## Exercise prompt
For the entries below, report every line that includes the word "intime".

Dataset entries
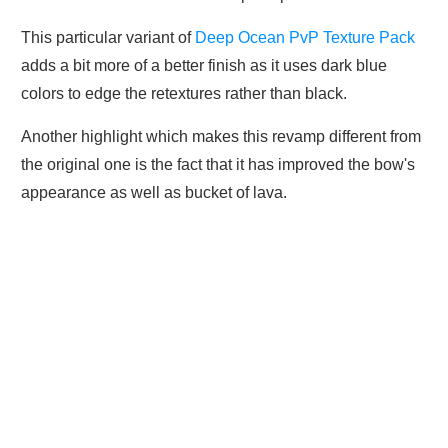
This particular variant of
Deep Ocean PvP Texture Pack
adds a bit more of a better finish as it uses dark blue
colors to edge the retextures rather than black.
Another highlight which makes this revamp different from
the original one is the fact that it has improved the bow's
appearance as well as bucket of lava.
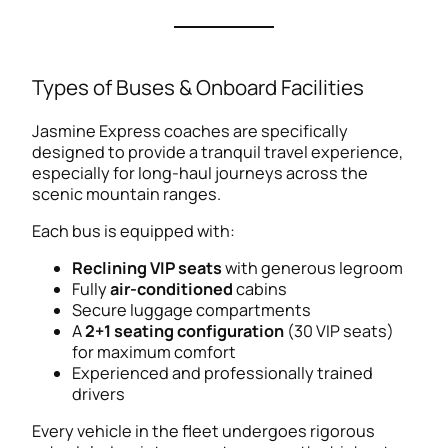
Types of Buses & Onboard Facilities
Jasmine Express coaches are specifically
designed to provide a tranquil travel experience,
especially for long-haul journeys across the
scenic mountain ranges.
Each bus is equipped with:
Reclining VIP seats
with generous legroom
Fully
air-conditioned
cabins
Secure luggage compartments
A
2+1 seating configuration
(30 VIP seats)
for maximum comfort
Experienced and professionally trained
drivers
Every vehicle in the fleet undergoes rigorous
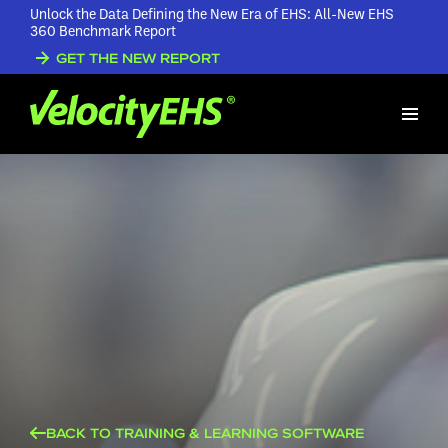
Unlock the Data Defining the New Era of EHS: All-New EHS
360 Benchmark Report
GET THE NEW REPORT
BACK TO TRAINING & LEARNING SOFTWARE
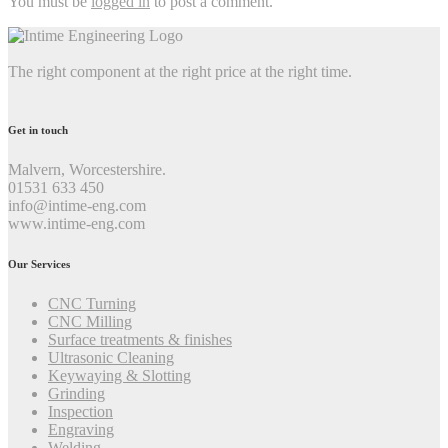
You must be
logged in
to post a comment.
The right component at the right price at the right time.
Get in touch
Malvern, Worcestershire.
01531 633 450
info@intime-eng.com
www.intime-eng.com
Our Services
CNC Turning
CNC Milling
Surface treatments & finishes
Ultrasonic Cleaning
Keywaying & Slotting
Grinding
Inspection
Engraving
Welding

## Answer to the problem
info@intime-eng.com
www.intime-eng.com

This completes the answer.